[Stored dataset items]
□ □ □ □ □ □ □

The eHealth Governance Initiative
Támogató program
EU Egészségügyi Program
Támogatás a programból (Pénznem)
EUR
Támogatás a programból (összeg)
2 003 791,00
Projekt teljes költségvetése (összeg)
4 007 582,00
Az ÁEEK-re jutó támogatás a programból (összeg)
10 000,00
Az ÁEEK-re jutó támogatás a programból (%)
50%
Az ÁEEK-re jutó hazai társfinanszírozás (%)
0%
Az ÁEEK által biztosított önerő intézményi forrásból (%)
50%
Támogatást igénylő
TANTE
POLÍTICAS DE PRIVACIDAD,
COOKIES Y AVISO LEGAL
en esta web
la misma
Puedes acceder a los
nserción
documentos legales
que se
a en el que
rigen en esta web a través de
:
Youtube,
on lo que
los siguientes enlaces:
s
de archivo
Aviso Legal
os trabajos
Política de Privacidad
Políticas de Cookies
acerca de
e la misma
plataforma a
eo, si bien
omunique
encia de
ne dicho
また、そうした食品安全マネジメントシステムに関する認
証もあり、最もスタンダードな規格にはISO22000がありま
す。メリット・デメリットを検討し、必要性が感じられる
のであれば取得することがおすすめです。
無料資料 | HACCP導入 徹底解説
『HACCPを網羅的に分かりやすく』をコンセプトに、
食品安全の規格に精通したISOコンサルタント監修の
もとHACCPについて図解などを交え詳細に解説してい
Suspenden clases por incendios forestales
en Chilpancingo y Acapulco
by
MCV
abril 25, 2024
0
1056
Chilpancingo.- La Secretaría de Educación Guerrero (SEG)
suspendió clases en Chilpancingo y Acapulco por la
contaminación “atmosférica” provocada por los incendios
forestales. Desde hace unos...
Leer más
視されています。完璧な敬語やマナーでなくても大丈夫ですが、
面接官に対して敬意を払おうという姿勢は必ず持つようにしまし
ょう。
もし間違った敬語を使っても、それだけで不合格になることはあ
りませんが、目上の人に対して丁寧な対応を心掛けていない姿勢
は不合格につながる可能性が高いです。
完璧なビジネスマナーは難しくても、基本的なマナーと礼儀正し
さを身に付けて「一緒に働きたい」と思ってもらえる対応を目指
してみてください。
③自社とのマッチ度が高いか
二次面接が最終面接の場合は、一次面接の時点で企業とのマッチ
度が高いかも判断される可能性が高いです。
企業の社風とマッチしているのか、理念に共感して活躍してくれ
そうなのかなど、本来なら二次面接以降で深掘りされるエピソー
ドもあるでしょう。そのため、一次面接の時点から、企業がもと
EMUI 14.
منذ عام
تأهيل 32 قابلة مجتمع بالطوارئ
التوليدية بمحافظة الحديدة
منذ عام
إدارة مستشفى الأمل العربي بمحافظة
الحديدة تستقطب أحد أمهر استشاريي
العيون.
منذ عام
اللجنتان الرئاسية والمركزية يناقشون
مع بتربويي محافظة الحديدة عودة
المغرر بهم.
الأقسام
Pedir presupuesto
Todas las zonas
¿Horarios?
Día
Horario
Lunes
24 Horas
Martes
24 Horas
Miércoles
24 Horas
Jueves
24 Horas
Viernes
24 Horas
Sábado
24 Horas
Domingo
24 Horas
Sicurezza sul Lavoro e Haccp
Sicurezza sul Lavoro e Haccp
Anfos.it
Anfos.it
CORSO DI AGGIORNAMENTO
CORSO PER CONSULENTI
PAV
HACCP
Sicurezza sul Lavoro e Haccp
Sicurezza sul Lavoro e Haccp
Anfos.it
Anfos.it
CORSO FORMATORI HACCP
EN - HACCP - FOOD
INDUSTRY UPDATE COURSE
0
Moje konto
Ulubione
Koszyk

□ □ □ □ □ □ □

• [The task]:
Set down each entry again, unchanged.

• [Answer space]:
The eHealth Governance Initiative
Támogató program
EU Egészségügyi Program
Támogatás a programból (Pénznem)
EUR
Támogatás a programból (összeg)
2 003 791,00
Projekt teljes költségvetése (összeg)
4 007 582,00
Az ÁEEK-re jutó támogatás a programból (összeg)
10 000,00
Az ÁEEK-re jutó támogatás a programból (%)
50%
Az ÁEEK-re jutó hazai társfinanszírozás (%)
0%
Az ÁEEK által biztosított önerő intézményi forrásból (%)
50%
Támogatást igénylő
TANTE
POLÍTICAS DE PRIVACIDAD,
COOKIES Y AVISO LEGAL
en esta web
la misma
Puedes acceder a los
nserción
documentos legales
que se
a en el que
rigen en esta web a través de
:
Youtube,
on lo que
los siguientes enlaces:
s
de archivo
Aviso Legal
os trabajos
Política de Privacidad
Políticas de Cookies
acerca de
e la misma
plataforma a
eo, si bien
omunique
encia de
ne dicho
また、そうした食品安全マネジメントシステムに関する認
証もあり、最もスタンダードな規格にはISO22000がありま
す。メリット・デメリットを検討し、必要性が感じられる
のであれば取得することがおすすめです。
無料資料 | HACCP導入 徹底解説
『HACCPを網羅的に分かりやすく』をコンセプトに、
食品安全の規格に精通したISOコンサルタント監修の
もとHACCPについて図解などを交え詳細に解説してい
Suspenden clases por incendios forestales
en Chilpancingo y Acapulco
by
MCV
abril 25, 2024
0
1056
Chilpancingo.- La Secretaría de Educación Guerrero (SEG)
suspendió clases en Chilpancingo y Acapulco por la
contaminación “atmosférica” provocada por los incendios
forestales. Desde hace unos...
Leer más
視されています。完璧な敬語やマナーでなくても大丈夫ですが、
面接官に対して敬意を払おうという姿勢は必ず持つようにしまし
ょう。
もし間違った敬語を使っても、それだけで不合格になることはあ
りませんが、目上の人に対して丁寧な対応を心掛けていない姿勢
は不合格につながる可能性が高いです。
完璧なビジネスマナーは難しくても、基本的なマナーと礼儀正し
さを身に付けて「一緒に働きたい」と思ってもらえる対応を目指
してみてください。
③自社とのマッチ度が高いか
二次面接が最終面接の場合は、一次面接の時点で企業とのマッチ
度が高いかも判断される可能性が高いです。
企業の社風とマッチしているのか、理念に共感して活躍してくれ
そうなのかなど、本来なら二次面接以降で深掘りされるエピソー
ドもあるでしょう。そのため、一次面接の時点から、企業がもと
EMUI 14.
منذ عام
تأهيل 32 قابلة مجتمع بالطوارئ
التوليدية بمحافظة الحديدة
منذ عام
إدارة مستشفى الأمل العربي بمحافظة
الحديدة تستقطب أحد أمهر استشاريي
العيون.
منذ عام
اللجنتان الرئاسية والمركزية يناقشون
مع بتربويي محافظة الحديدة عودة
المغرر بهم.
الأقسام
Pedir presupuesto
Todas las zonas
¿Horarios?
Día
Horario
Lunes
24 Horas
Martes
24 Horas
Miércoles
24 Horas
Jueves
24 Horas
Viernes
24 Horas
Sábado
24 Horas
Domingo
24 Horas
Sicurezza sul Lavoro e Haccp
Sicurezza sul Lavoro e Haccp
Anfos.it
Anfos.it
CORSO DI AGGIORNAMENTO
CORSO PER CONSULENTI
PAV
HACCP
Sicurezza sul Lavoro e Haccp
Sicurezza sul Lavoro e Haccp
Anfos.it
Anfos.it
CORSO FORMATORI HACCP
EN - HACCP - FOOD
INDUSTRY UPDATE COURSE
0
Moje konto
Ulubione
Koszyk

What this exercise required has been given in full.